REQUIREMENT: Go through the entries that follow and count every line with the string "Carregando". Reply with the number only.

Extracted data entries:
::::::

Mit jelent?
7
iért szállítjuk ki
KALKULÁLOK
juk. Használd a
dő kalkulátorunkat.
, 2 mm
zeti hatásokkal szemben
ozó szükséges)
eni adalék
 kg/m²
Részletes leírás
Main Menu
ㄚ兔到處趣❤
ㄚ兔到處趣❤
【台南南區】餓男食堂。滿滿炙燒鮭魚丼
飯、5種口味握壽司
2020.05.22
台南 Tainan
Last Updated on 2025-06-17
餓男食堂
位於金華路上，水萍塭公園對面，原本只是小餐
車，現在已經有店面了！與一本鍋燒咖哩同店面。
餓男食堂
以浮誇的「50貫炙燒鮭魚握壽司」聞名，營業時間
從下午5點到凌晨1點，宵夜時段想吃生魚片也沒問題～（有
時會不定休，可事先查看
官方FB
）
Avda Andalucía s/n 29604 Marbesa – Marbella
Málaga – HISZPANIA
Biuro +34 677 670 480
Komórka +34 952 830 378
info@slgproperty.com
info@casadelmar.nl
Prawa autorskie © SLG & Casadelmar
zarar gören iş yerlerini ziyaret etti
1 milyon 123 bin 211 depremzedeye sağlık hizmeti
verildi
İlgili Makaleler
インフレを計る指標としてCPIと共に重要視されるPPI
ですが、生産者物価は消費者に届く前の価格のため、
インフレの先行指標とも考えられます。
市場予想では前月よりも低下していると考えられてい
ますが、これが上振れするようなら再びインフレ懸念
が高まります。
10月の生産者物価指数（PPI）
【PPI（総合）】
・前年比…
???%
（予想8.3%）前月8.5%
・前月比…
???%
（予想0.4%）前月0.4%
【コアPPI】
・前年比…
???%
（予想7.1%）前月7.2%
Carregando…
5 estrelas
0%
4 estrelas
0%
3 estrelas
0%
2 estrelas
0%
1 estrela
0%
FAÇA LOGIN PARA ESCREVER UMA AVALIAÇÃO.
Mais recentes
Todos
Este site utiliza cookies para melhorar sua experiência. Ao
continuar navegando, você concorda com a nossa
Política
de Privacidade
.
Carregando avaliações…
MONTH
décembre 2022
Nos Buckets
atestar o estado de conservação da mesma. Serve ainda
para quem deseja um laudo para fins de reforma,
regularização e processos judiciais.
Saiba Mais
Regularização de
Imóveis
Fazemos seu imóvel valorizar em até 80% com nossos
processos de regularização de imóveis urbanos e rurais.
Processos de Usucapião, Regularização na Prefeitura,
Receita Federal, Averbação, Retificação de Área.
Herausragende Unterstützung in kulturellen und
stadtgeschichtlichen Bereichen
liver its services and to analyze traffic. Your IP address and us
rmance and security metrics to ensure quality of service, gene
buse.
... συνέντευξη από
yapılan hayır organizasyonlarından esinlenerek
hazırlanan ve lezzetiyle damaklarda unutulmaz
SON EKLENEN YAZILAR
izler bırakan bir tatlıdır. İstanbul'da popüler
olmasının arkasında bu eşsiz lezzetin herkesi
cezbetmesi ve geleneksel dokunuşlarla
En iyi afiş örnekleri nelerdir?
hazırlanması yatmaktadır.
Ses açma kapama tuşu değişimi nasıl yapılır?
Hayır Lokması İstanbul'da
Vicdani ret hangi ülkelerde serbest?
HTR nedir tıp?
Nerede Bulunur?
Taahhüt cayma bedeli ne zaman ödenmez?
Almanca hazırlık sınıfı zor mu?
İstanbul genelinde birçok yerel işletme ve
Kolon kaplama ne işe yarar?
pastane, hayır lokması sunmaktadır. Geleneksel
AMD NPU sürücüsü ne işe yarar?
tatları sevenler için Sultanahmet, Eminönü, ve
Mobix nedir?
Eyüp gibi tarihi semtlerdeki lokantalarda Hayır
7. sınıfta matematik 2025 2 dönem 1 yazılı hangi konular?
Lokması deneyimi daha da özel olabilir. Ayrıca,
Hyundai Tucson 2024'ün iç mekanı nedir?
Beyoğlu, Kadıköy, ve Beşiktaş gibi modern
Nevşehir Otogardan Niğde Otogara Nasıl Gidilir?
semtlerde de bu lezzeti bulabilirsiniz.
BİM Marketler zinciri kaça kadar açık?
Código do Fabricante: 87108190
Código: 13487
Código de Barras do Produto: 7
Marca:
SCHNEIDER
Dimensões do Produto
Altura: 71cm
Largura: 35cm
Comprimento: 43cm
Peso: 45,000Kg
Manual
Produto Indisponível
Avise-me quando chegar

::::::

TASK SOLUTION: 2